PETER'S EPISTLES

2 Peter: Spiritually Maturing Opposite Apostasy

VI. Prophecy Of False Teaching On Christ's Coming

(2 Peter 3:1-7)

 

I.               Introduction

A.    In A. D. 66, the year before his martyrdom, Peter desired that fellow believers might mature in the Christian faith in order to combat the rising opposition of heresies that the Church already faced. (Ryrie Study Bible, KJV, 1978, "Introduction to the Second Letter of Peter," p. 1765; Bible Know. Com., N. T., p. 862)

B.    Peter thus wrote this epistle to call believers to spiritual growth in view of increasing apostasy, and 2 Peter 3:1-7 predicted false teaching that would arise about Christ's return, so we do well to heed it (as follows):

II.            Prophecy Of False Teaching On Christ's Coming, 2 Peter 3:1-7.

A.    According to Peter, this epistle was written to stimulate his Christian readers to exercise wholesome thinking by reminding them to heed the edifying words of the Old Testament prophets and the commands of Christ and His apostles, 2 Peter 3:1-2. (Bible Know. Com., N. T., p. 874-875).

B.    Peter's concern as noted in the context was for his readers to believe Old Testament Scripture and the words of Christ and His apostles that Christ would return, and Peter's reason for this concern came from his prophetic insight that false teachers would come in the latter days denying that Christ was coming back, 2 Peter 3:3-7:

1.      Peter predicted that scoffers would rise in the "last days," the whole "period of time between the Lord's First and Second Advents," and they would function by "evil desires," 2 Peter 3:3; Ibid., p. 875.

2.      These scoffers would ask, "Where is this 'coming' He promised?" (2 Peter 3:4a NIV), asserting that ever since the Old Testament patriarchs had died, and even going back as far as the start of creation, "everything goes on as it has since the beginning of creation," 2 Peter 3:4b NIV.

3.      We now recognize this prediction foretold the rise of uniformitarianism, the ideology that James Hutton and Charles Lyell pushed in the eighteenth and nineteenth centuries respectively, and upon which Charles Darwin built his theory of evolution, "the view that the cosmic processes of the present and future can be understood solely on the basis of how the cosmos has operated in the past." (Ibid.; John C. Whitcomb, Jr. and Henry M. Morris, The Genesis Flood, 1978, p. 95-96, 200)

4.      Later, Karl Marx and Friedrich Engels, co-authors of The Communist Manifesto, hailed Darwin's view of evolution, holding that as evolution served to explain natural history, it also served to justify their view of communism as applied to society. (Bolton Davidheiser, Evolution and Christian Faith, 1976, p. 353)

5.      However, these scoffers would willingly ignore (2 Peter 3:5a; Ryrie St. Bible, KJV, 1978, ftn. to 2 Peter 3:5) the fact that by God's Word, the heavens existed on the second day of creation (Gen. 1:6-8) and the earth was formed out of water and with water, the land appearing apart from the water on the third day of creation (Gen. 1:9-10), 2 Peter 3:5; Ibid., Bib. Know. Com., N. T.) in great contrast to uniformitarianism!

6.      Similarly, as God's Word reports, the "world" in the sense of all of its inhabitants (kosmos, Ibid., p. 876) that then existed perished when it was "inundated, flooded" (kataluzo, Arndt & Gingrich, A Grk.-Eng.

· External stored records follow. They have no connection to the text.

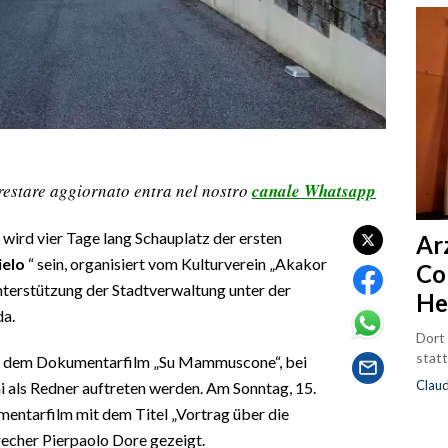
restare aggiornato entra nel nostro
canale Whatsapp
, wird vier Tage lang Schauplatz der ersten
Ar
ielo
“ sein, organisiert vom Kulturverein „Akakor
Co
 Unterstützung der Stadtverwaltung unter der
He
da.
Dort
statt
it dem Dokumentarfilm „Su Mammuscone“, bei
Clau
 als Redner auftreten werden. Am Sonntag, 15.
entarfilm mit dem Titel „Vortrag über die
recher Pierpaolo Dore gezeigt.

Lex. of the N. T., p. 412) with water, 2 Peter 3:6.  Peter taught that the Genesis Flood was universal!

7.      Also, by the same Word of God, the current heavens and earth are reserved to be destroyed one day by fire, being kept for judgment and the destruction of ungodly men, 2 Peter 3:7 NIV.

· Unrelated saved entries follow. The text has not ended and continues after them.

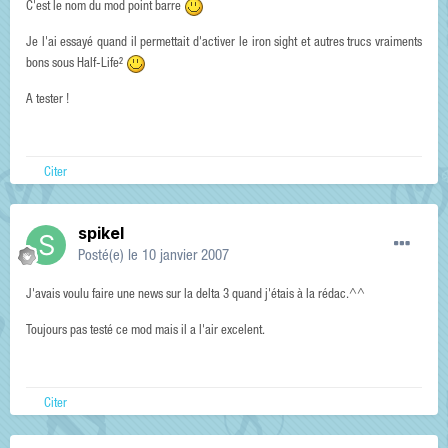
C'est le nom du mod point barre
Je l'ai essayé quand il permettait d'activer le iron sight et autres trucs vraiments
bons sous Half-Life²
A tester !
Citer
spikel
Posté(e)
le 10 janvier 2007
J'avais voulu faire une news sur la delta 3 quand j'étais à la rédac.^^
Toujours pas testé ce mod mais il a l'air excelent.
Citer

C.    Peter then explained that Christ's seeming delay in returning as critiqued by scoffers did not mean He would not return, but that God was merciful, giving man ample time to repent and be saved, 2 Peter 3:8-9:

1.      Peter announced that God views time differently than man does, that God views one day like a thousand years and a thousand years like one day in the sense that what seems to be long to man is short to the Lord, so God is not slow in keeping His promises as though He might fail to keep them, 2 Peter 3:8-9a.

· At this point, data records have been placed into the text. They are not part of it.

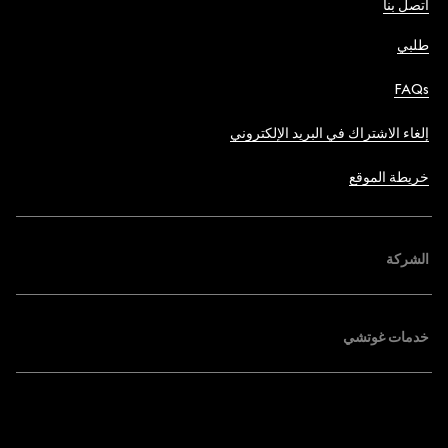
اتصل بنا
طلبي
FAQs
إلغاء الاشتراك في البريد الإلكتروني
خريطة الموقع
الشركة
خدمات غوتشي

2.      Rather, God is patient in great mercy, not willing that anyone should perish, but that all men might have ample time to come to repentance, escaping eternal damnation and being saved, 2 Peter 3:9b.

 

Lesson: We must recall the truthfulness of Bible prophecy on the Second Coming of Christ to counter scoffers who have denied it via uniformitarian ideology that has spawned the errant views of evolution and Marxism.  The seemingly long time for Christ to return is merely an act of great divine patience in God Who mercifully wants to give every human being maximum opportunity to repent and believe in Christ before His eternal judgment falls.

 

Application: May we hold to Scripture prophecy about Christ's Second Coming and disciple men to trust in Him.